_WHAT THE EXERCISE ASKS_
The answer must consist of every line from the entries that holds the word "Rafael".

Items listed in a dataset
________________________________________

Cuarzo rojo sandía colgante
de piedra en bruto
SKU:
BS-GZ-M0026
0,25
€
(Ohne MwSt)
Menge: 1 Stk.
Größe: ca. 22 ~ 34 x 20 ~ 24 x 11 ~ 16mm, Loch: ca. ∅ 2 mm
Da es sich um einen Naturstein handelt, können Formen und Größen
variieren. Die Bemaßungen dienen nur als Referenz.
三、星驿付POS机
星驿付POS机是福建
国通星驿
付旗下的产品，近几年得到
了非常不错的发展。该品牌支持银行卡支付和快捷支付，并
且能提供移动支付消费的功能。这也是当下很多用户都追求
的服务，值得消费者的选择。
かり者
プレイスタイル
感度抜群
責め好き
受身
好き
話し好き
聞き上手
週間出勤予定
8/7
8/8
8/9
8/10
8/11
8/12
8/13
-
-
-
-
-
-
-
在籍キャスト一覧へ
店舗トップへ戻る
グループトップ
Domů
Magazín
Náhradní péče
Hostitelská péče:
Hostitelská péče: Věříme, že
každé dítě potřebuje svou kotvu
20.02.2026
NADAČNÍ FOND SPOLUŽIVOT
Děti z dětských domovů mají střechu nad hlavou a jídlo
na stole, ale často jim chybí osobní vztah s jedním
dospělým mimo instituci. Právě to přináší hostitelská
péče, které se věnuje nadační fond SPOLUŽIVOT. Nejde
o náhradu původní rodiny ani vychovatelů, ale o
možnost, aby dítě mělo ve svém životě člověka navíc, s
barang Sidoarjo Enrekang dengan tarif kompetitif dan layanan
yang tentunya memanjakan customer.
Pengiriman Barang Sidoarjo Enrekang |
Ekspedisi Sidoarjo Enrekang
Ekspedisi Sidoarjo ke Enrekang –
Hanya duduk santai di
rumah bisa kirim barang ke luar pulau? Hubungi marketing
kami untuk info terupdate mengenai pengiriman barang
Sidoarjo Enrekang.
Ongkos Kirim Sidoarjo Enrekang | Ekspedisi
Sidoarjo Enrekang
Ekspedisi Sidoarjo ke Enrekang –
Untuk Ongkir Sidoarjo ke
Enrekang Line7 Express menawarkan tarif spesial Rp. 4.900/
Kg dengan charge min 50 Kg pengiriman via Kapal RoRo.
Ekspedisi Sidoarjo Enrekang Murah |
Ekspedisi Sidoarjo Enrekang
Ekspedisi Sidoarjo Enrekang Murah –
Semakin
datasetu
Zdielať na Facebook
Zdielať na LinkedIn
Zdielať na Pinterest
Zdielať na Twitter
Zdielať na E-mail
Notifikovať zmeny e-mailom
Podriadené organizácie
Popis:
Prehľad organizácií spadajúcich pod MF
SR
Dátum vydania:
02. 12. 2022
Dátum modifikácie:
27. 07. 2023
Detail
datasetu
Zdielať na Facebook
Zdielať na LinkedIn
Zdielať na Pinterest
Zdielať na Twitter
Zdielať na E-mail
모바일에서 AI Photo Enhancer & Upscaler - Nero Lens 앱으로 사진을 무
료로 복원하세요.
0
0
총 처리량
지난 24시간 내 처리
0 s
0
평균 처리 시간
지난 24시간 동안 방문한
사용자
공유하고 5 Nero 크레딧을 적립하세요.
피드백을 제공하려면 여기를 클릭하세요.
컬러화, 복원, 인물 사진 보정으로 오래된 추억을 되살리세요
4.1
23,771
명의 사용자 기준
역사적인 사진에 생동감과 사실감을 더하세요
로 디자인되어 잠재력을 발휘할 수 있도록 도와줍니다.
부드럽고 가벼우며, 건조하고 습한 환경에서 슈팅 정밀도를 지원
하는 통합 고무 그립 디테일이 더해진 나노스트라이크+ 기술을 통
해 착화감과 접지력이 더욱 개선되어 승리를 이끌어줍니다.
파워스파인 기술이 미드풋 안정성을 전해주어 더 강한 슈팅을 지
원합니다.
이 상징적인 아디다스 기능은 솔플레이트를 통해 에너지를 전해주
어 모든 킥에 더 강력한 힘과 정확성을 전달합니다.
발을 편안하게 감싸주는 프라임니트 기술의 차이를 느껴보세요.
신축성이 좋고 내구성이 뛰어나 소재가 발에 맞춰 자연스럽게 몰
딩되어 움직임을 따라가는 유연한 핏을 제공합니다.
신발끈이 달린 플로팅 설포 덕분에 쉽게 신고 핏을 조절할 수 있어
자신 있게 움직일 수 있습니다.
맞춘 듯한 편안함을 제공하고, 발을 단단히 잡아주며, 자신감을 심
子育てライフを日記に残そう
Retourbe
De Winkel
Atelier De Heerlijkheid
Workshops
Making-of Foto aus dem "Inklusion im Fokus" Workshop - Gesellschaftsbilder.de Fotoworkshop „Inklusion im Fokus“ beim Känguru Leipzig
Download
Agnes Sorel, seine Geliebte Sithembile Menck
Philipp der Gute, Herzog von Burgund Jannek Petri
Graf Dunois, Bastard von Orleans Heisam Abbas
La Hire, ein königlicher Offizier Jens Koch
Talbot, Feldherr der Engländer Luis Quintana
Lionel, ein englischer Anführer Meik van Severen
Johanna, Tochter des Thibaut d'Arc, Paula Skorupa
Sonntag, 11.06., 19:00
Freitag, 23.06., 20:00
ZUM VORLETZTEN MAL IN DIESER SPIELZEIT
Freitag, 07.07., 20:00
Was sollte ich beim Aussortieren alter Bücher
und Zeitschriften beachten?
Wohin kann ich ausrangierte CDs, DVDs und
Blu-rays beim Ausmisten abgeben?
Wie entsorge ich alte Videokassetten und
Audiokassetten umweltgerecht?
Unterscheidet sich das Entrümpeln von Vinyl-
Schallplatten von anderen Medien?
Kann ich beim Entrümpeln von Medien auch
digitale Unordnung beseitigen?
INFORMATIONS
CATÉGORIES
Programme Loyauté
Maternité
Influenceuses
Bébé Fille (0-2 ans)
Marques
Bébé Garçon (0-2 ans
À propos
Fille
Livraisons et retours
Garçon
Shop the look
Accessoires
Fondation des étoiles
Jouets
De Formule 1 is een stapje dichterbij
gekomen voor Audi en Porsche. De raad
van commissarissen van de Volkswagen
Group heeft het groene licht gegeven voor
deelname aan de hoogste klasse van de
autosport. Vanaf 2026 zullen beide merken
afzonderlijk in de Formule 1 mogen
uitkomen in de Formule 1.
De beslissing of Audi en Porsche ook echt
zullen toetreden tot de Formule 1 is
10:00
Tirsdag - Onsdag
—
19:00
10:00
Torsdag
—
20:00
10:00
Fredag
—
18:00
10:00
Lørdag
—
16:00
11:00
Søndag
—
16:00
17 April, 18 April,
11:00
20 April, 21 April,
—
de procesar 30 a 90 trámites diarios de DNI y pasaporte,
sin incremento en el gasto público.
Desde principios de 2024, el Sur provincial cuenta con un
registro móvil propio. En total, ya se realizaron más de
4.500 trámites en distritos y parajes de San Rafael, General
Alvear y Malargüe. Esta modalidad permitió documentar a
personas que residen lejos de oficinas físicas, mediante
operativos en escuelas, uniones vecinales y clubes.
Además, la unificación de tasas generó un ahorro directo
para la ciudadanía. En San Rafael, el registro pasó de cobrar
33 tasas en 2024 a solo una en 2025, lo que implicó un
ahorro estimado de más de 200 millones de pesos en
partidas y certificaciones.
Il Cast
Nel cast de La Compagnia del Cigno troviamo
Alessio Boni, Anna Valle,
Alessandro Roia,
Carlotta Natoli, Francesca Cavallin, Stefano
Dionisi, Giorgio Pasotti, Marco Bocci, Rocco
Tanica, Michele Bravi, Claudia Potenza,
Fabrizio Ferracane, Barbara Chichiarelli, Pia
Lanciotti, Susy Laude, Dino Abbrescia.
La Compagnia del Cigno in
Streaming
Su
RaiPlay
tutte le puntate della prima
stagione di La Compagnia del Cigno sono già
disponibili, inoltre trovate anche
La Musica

________________________________________

_TASK RESULT_
4.500 trámites en distritos y parajes de San Rafael, General
para la ciudadanía. En San Rafael, el registro pasó de cobrar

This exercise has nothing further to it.